Hi everybody, this is Julien from Arcee. In this video, I would like to show you how to use Amazon Recognition, our image and video analysis service, to build a virtual proctoring application. Proctoring is the act of supervising an online course or an online exam. Given the state of the world today, many of us are working from home, so whether we're students taking online exams or professionals taking online certifications, there's a strong need to verify that the person sitting in front of the webcam is the person who's supposed to be there and that this person is not using a phone, books, or any resources to cheat during the class or the exam. That's the problem we're solving today.
Using AWS CloudFormation, we can automatically deploy a virtual proctoring application. This is a web-based application that uses Recognition for face detection, face comparison, object detection, and so on. It uses a number of APIs in Recognition that are invoked by Lambda functions, which are hidden behind APIs in API Gateway.
This is a really fun demo. Let's get started right away. This is our starting point: an AWS samples repository that has everything we need for the demo. We can see the architecture here. It's pretty much what you would expect. We have a browser-based application hosted in S3. This application exposes a number of APIs. There is one for authentication because, as an admin user, you can register new users to the proctoring application. We will see how this works. There's an API that captures frames from your webcam and sends them for analysis to Recognition, and there's the add a new user API. All of these are handled by Lambda, and the actual Recognition work is done by this Lambda function.
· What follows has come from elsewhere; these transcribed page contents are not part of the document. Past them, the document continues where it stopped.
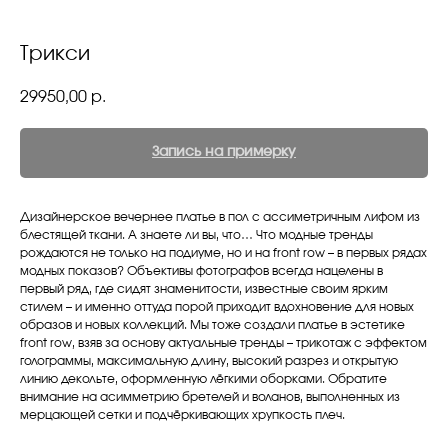
Трикси
29950,00
р.
Запись на примерку
Дизайнерское вечернее платье в пол с ассиметричным лифом из
блестящей ткани. А знаете ли вы, что… Что модные тренды
рождаются не только на подиуме, но и на front row – в первых рядах
модных показов? Объективы фотографов всегда нацелены в
первый ряд, где сидят знаменитости, известные своим ярким
стилем – и именно оттуда порой приходит вдохновение для новых
образов и новых коллекций. Мы тоже создали платье в эстетике
front row, взяв за основу актуальные тренды – трикотаж с эффектом
голограммы, максимальную длину, высокий разрез и открытую
линию декольте, оформленную лёгкими оборками. Обратите
внимание на асимметрию бретелей и воланов, выполненных из
мерцающей сетки и подчёркивающих хрупкость плеч.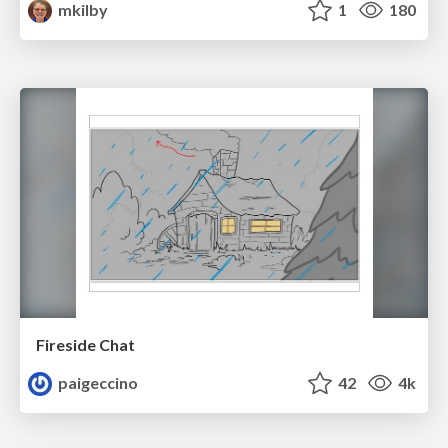
mkilby
1
180
Fireside Chat
paigeccino
42
4k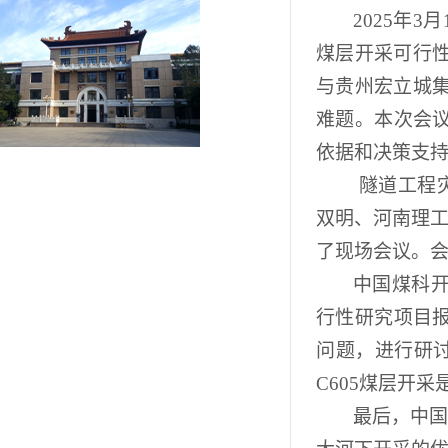
202
5年3月
煤层开采可行性
与贵州宏立城
难题
。
本次
会
依据和决策支
隧道工程
双明、河南理
了现场会议
。
中国煤科
行性
研究
项目
问题，进行研
C605煤层开采
最后，
中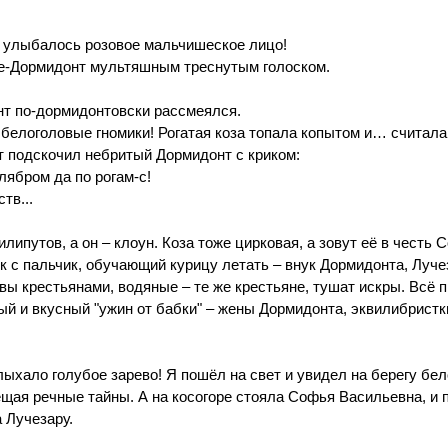
 улыбалось розовое мальчишеское лицо!
не-Дормидонт мультяшным треснутым голоском.
нт по-дормидонтовски рассмеялся.
белоголовые гномики! Рогатая коза топала копытом и… считала и
т подскочил небритый Дормидонт с криком:
лябром да по рогам-с!
тв...
ипутов, а он – клоун. Коза тоже цирковая, а зовут её в честь 
с пальчик, обучающий курицу летать – внук Дормидонта, Лучеза
авы крестьянами, водяные – те же крестьяне, тушат искры. Всё 
ый и вкусный "ужин от бабки" – жены Дормидонта, эквилибрист
лыхало голубое зарево! Я пошёл на свет и увидел на берегу бе
ещая речные тайны. А на косогоре стояла Софья Васильевна, и п
а Лучезару.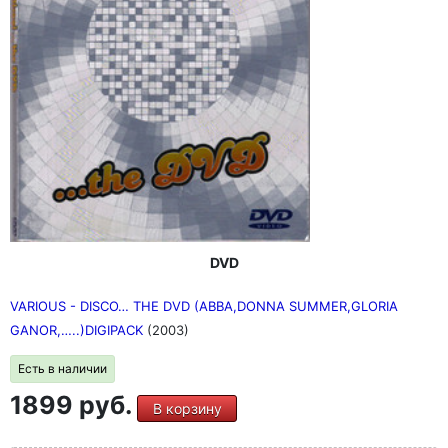
DVD
VARIOUS - DISCO… THE DVD (ABBA,DONNA SUMMER,GLORIA
GANOR,…..)DIGIPACK
(2003)
Есть в наличии
1899 руб.
В корзину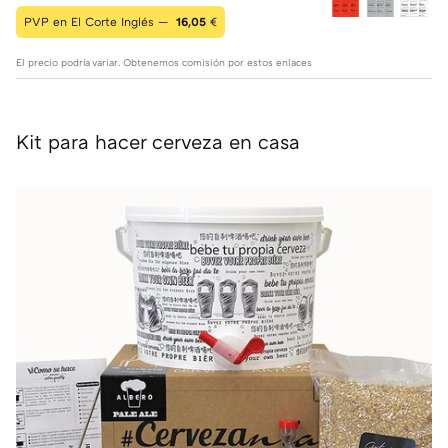
PVP en El Corte Inglés —
16,05
€
El precio podría variar. Obtenemos comisión por estos enlaces
Kit para hacer cerveza en casa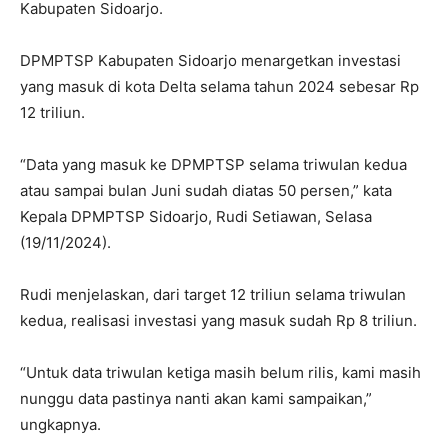
Kabupaten Sidoarjo.
DPMPTSP Kabupaten Sidoarjo menargetkan investasi
yang masuk di kota Delta selama tahun 2024 sebesar Rp
12 triliun.
“Data yang masuk ke DPMPTSP selama triwulan kedua
atau sampai bulan Juni sudah diatas 50 persen,” kata
Kepala DPMPTSP Sidoarjo, Rudi Setiawan, Selasa
(19/11/2024).
Rudi menjelaskan, dari target 12 triliun selama triwulan
kedua, realisasi investasi yang masuk sudah Rp 8 triliun.
“Untuk data triwulan ketiga masih belum rilis, kami masih
nunggu data pastinya nanti akan kami sampaikan,”
ungkapnya.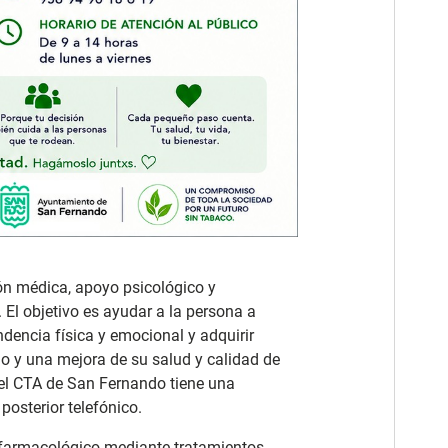
ón médica, apoyo psicológico y
El objetivo es ayudar a la persona a
dencia física y emocional y adquirir
o y una mejora de su salud y calidad de
el CTA de San Fernando tiene una
osterior telefónico.
o farmacológico mediante tratamientos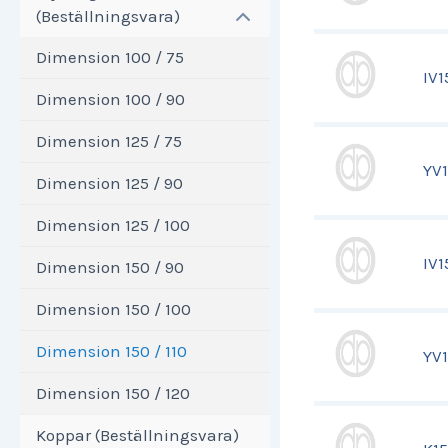
(Beställningsvara)
Dimension 100 / 75
IV
Dimension 100 / 90
Dimension 125 / 75
YV
Dimension 125 / 90
Dimension 125 / 100
IV
Dimension 150 / 90
Dimension 150 / 100
Dimension 150 / 110
YV
Dimension 150 / 120
Koppar (Beställningsvara)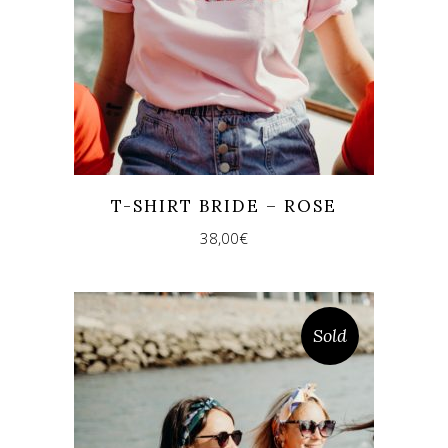
T-SHIRT BRIDE – ROSE
38,00
€
Sold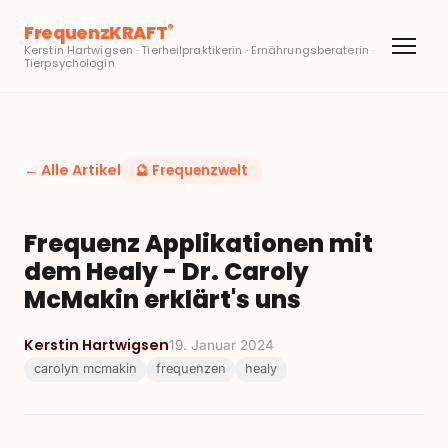
FrequenzKRAFT
®
Kerstin Hartwigsen · Tierheilpraktikerin · Ernährungsberaterin ·
Tierpsychologin
← Alle Artikel
🔮
Frequenzwelt
Frequenz Applikationen mit
dem Healy - Dr. Caroly
McMakin erklärt's uns
Kerstin Hartwigsen
19. Januar 2024
carolyn mcmakin
frequenzen
healy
It will try to detect persons, objects of interest, perform face detection, unsafe content detection, and search for a face in the collection.
Before we do the full setup, let's fire up the CloudFormation template. I'm using the Ireland region here. We have a template, so I can just click on next. I need to enter the email address for the admin. That's the person who will register new students. Then I can keep everything else as is. We have a list of Recognition labels for objects of interest. Let's start with mobile phone and cell phones. I'll show you later how you can update the stack to add new labels, such as books. Just click on next, then next again, and create the stack. Tick those boxes and create the stack. It's going to take just a few minutes. I'll pause the video and we'll meet when the stack is ready.
After a few minutes, the stack is complete, and we can see all the related events here. We created the Lambda functions, API Gateway, and a Cognito user pool for authentication. I also got an automatic email to the admin address I specified. We can grab this temporary password and connect. I should change the password. Now we see the virtual proctoring application. I see myself twice on the screen, but the first thing is to add a new user. I'll add myself and use a screenshot I took previously. This will get added to the Recognition collection of faces. When we start the proctoring application, whoever stands in front of the webcam will be matched against this collection.
We can start the app now. Within a few seconds, we should see some information on the right. Objects of interest: zero. I'm not using a cell phone. Person detection: two. I think it's my painting in the back. Let me remove the painting. Now it's only one. Good job, Recognition. You can even recognize people in paintings. Person recognition is me. Face detection: one. No unsafe content. If I was taking a test, this would be fine. It's only me in front of the screen. I'm not using my cell phone, and there's no one else in the room.
Let's say I want to cheat by calling someone who knows all the answers. It caught me. Cell phone, mobile phone. Whoever's supervising the test now knows I'm cheating. Now let's say I want to cheat with a book. It's not picking it up because it wasn't told to detect books. That's something we need to fix. Now, let's run one more test. What if someone smarter than me tries to take the test? I'll call my son, who's arguably much smarter, to sit in front of the cam. It's one person, but it's not me. Personal recognition is not working here. If I show up now, it detects two persons, which isn't good because I'm supposed to be on my own. Whoever's supervising would ping me on the chat or yell at me that there's someone else in the room.
Now, let's add extra objects to be detected, such as books. We go back to the stack and click on Update. Use the current template and add labels. These would be Recognition labels. If you want to figure out the right labels, take pictures of all the objects you don't want to see during the test and run them through Recognition to understand how they're called. If we go with "book" and "textbook," it should be okay. This will ask the Lambda function to look for additional labels. Just click on next, next, and update the stack. It's going to update the stack, probably redeploy the Lambda function, and I'll see you in a minute.
After a minute or two, the stack has been updated, and we can see the Lambda function has been updated. Going back to the application, we can start it again and try to get a book. I'm cheating. Remove the book. Let's look at another book. I'm definitely cheating. It's really easy to update this by redeploying the function that detects the objects. If you want to add more labels, that's all you need to know.